Dochodząc na Dzwonkówkę natknęłam się na oryginalny drogowskaz „Himalaje – 2 lata”. Postanowiłam potraktować to jako przepowiednię. To już wiem, gdzie pojadę w 2014r. Może jakiś kolejny ośmiotysięcznik?

Idąc główną granią, dosłownie na moment las się przerzedza i oczom moim objawił się niezwykły widok. W pierwszej chwili nie byłam pewna czy to co widzę, to rzeczywiście jest to co mi się wydaje: Tatry? Na tle nieba w świetle zachodzącego już słońca prezentowały się ostre tatrzańskie granie – przyprószone śniegiem. A więc w Tatrach już jest zima.

widok na Tatry o zachodzie słońca

widok na Tatry o zachodzie słońca

Końcówkę trasy pokonałam już prawie biegiem. Uciekając przed nocą. Na szczęście schronisko PTTK Pod Bereśnikiem było już blisko. Schronisko jest przepięknie usytuowane, na zboczu Bereśnika górującego nad Szczawnicą. A spektakl różowymi chmurami nad Tatrami w roli głównej, to coś co można zobaczyć bardzo rzadko. Miałam dużo szczęścia znajdując się w odpowiednim miejscu i o odpowiedniej porze. Niezapomniany widok…
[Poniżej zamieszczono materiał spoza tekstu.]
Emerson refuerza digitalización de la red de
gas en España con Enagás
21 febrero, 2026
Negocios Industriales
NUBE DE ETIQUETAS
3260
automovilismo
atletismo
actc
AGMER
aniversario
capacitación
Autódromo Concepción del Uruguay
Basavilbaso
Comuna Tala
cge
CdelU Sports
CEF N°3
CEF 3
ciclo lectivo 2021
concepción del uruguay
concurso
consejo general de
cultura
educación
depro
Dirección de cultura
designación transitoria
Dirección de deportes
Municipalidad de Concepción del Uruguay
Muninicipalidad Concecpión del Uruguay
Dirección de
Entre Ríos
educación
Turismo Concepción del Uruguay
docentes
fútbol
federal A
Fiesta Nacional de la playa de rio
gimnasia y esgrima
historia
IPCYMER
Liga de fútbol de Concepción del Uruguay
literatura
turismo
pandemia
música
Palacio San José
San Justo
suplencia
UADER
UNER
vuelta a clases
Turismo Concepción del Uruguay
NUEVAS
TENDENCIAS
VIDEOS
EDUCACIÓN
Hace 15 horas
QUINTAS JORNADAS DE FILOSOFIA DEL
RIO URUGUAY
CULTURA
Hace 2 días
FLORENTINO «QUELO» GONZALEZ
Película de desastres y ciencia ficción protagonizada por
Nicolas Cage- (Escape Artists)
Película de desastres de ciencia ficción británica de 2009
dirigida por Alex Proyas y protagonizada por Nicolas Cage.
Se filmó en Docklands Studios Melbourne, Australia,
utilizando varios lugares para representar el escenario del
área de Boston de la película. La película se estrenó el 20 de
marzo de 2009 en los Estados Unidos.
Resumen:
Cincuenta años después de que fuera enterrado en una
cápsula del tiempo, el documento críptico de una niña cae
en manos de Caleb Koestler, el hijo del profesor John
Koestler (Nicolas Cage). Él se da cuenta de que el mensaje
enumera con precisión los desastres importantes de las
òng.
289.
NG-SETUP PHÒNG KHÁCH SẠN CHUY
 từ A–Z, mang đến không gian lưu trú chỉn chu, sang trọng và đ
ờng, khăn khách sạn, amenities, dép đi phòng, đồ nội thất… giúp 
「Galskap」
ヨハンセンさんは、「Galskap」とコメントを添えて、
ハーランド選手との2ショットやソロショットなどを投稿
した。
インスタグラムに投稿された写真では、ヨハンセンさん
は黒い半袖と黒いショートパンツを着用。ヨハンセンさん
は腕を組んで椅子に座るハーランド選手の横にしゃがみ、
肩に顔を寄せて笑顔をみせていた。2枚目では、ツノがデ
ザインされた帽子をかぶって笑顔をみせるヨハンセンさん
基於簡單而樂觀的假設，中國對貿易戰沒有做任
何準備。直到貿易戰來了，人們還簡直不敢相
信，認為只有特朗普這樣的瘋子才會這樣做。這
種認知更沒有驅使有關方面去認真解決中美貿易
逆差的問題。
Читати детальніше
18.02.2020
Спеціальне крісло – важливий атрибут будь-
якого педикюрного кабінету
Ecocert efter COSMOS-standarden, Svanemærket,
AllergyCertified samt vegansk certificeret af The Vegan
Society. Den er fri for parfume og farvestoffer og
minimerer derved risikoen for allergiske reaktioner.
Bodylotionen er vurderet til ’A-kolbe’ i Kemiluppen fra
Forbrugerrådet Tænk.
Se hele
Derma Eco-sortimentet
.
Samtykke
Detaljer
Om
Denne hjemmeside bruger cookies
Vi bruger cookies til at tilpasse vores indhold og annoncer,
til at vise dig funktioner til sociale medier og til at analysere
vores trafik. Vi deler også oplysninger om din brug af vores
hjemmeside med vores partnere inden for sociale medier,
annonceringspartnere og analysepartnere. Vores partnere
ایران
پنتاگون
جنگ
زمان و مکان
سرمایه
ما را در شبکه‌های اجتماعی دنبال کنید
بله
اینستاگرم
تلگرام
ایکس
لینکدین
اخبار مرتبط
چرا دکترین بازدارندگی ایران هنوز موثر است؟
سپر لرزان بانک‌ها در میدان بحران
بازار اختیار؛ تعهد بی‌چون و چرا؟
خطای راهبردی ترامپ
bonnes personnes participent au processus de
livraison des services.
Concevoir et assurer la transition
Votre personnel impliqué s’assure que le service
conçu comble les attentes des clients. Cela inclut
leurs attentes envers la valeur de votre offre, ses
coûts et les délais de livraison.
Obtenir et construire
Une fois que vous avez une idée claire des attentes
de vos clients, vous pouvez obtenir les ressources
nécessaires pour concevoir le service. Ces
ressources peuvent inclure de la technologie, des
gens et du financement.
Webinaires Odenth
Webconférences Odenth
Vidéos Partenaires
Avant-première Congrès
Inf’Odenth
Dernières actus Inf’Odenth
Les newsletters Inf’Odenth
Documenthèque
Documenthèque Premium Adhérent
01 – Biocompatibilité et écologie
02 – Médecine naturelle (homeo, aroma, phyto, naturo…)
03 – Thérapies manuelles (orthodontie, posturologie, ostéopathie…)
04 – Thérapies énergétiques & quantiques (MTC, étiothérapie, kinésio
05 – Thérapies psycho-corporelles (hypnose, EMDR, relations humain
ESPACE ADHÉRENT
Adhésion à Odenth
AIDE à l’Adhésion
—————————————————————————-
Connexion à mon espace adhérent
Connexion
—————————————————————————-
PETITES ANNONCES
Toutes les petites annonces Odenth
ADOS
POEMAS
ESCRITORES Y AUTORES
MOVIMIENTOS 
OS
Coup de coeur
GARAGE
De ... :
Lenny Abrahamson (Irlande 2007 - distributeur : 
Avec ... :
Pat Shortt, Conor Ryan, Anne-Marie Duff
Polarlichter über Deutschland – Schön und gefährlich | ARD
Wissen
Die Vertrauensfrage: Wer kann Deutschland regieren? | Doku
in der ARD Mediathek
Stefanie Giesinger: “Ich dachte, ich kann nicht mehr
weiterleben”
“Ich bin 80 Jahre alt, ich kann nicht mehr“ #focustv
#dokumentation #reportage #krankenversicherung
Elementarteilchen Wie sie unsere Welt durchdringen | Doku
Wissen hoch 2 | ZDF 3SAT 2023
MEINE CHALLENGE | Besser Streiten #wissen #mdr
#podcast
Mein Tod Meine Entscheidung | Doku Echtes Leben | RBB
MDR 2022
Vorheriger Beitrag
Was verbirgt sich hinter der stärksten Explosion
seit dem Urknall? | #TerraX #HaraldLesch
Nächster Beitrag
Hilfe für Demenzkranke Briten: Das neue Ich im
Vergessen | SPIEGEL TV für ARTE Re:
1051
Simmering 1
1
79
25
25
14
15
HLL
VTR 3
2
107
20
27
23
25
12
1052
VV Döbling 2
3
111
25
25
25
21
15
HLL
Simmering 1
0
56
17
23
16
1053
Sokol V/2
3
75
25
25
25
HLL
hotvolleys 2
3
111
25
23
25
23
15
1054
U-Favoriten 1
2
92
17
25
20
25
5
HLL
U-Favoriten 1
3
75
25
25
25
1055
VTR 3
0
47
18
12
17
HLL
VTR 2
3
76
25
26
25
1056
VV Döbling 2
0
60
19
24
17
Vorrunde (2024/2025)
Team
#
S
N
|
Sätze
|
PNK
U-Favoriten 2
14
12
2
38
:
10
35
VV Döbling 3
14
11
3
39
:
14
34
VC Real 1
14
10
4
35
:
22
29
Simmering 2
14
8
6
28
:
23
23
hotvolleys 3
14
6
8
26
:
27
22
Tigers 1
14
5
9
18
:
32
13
Kolejnego dnia ze schroniska wyruszyłam skoro świt (co o tej porze roku oznacza ok 7.00). Pierwsza część trasy była powtórką dnia wczorajszego: żółtym szlakiem przez Bereśnik na Dzwonkówkę. Jednak nie jest tak, że wędrówka tą samą trasa jest nudna lub bez sensu. Bo właśnie na tym odcinku spotkałam osobliwe towarzystwo. Samotnie podążając granią najpierw usłyszałam dziwny szelest liści, a za chwile zobaczyłam idącą na przeciw mnie krowę. Najpierw jedną, potem kolejne. I zaraz też koło mnie pojawił się pies. Waleczny pies, który na mnie warczał. Z takim psem nie warto zadzierać. Stanęłam więc i czekałam co też się wydarzy. Minęły mnie krowy, i na horyzoncie pokazało się małe stadko owiec. Peleton zamykała samotna koza i pasterz dzierżący w ręku siekierę. Urocze.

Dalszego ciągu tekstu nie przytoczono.